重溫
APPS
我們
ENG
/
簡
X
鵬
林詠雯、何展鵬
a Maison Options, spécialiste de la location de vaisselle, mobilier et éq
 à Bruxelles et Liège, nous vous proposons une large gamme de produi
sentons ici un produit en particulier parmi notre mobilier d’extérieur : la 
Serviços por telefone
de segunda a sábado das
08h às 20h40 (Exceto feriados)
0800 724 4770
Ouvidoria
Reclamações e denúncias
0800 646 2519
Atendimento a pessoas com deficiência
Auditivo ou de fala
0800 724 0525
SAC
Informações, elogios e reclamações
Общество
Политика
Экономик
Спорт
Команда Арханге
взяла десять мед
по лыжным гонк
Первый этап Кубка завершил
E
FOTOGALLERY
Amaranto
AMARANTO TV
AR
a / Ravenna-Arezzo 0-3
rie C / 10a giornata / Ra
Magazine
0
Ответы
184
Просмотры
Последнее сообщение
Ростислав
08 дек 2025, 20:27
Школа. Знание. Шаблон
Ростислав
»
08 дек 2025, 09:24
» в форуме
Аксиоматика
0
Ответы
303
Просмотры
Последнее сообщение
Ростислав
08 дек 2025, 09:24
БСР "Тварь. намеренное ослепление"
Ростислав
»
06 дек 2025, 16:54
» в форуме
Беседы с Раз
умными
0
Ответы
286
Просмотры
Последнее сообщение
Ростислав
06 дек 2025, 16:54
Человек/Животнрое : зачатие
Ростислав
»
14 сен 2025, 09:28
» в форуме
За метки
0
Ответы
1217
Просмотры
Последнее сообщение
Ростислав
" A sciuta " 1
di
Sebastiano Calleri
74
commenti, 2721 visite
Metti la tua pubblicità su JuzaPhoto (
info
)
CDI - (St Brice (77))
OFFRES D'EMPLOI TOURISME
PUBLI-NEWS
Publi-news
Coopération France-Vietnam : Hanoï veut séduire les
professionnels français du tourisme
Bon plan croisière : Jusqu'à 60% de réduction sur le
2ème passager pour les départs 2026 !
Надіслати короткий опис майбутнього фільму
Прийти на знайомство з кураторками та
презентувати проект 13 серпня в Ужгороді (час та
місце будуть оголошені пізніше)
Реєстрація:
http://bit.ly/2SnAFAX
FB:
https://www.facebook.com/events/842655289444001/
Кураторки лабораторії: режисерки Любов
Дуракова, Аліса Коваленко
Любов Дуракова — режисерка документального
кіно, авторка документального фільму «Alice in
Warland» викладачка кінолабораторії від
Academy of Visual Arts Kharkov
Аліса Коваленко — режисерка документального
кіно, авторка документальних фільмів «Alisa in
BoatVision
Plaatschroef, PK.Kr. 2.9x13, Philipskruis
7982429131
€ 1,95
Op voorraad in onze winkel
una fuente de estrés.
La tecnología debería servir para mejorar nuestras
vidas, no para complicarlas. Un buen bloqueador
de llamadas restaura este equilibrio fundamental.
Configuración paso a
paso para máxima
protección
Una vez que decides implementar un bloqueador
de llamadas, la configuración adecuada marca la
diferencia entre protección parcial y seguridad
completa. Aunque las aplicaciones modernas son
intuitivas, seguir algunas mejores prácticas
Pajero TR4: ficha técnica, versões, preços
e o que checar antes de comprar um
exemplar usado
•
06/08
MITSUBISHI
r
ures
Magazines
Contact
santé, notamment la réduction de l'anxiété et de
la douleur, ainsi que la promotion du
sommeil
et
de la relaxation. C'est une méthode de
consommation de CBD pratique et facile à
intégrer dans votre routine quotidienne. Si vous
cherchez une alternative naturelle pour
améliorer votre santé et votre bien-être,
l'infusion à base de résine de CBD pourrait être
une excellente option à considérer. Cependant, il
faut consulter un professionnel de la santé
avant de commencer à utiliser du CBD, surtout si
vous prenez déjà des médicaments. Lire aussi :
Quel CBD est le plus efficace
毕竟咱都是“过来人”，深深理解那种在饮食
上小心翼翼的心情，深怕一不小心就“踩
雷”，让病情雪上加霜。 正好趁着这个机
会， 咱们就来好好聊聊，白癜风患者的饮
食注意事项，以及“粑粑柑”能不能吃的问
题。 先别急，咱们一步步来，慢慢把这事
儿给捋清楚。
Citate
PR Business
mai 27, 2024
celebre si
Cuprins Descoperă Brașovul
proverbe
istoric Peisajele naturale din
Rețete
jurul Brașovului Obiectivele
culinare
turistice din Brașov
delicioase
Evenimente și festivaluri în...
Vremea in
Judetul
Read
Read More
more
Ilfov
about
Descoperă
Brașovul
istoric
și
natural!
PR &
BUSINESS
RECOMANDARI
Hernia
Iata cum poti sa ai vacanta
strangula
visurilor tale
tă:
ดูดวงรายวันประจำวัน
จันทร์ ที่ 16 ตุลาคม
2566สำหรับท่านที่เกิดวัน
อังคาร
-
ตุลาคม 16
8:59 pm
# # # # #
Assignment: Of the entries above, repeat exactly the lines between the line with "commenti, 2721 visite" and the line with "Надіслати короткий опис майбутнього фільму", inclusive, and no others.

The completed task:
commenti, 2721 visite
Metti la tua pubblicità su JuzaPhoto (
info
)
CDI - (St Brice (77))
OFFRES D'EMPLOI TOURISME
PUBLI-NEWS
Publi-news
Coopération France-Vietnam : Hanoï veut séduire les
professionnels français du tourisme
Bon plan croisière : Jusqu'à 60% de réduction sur le
2ème passager pour les départs 2026 !
Надіслати короткий опис майбутнього фільму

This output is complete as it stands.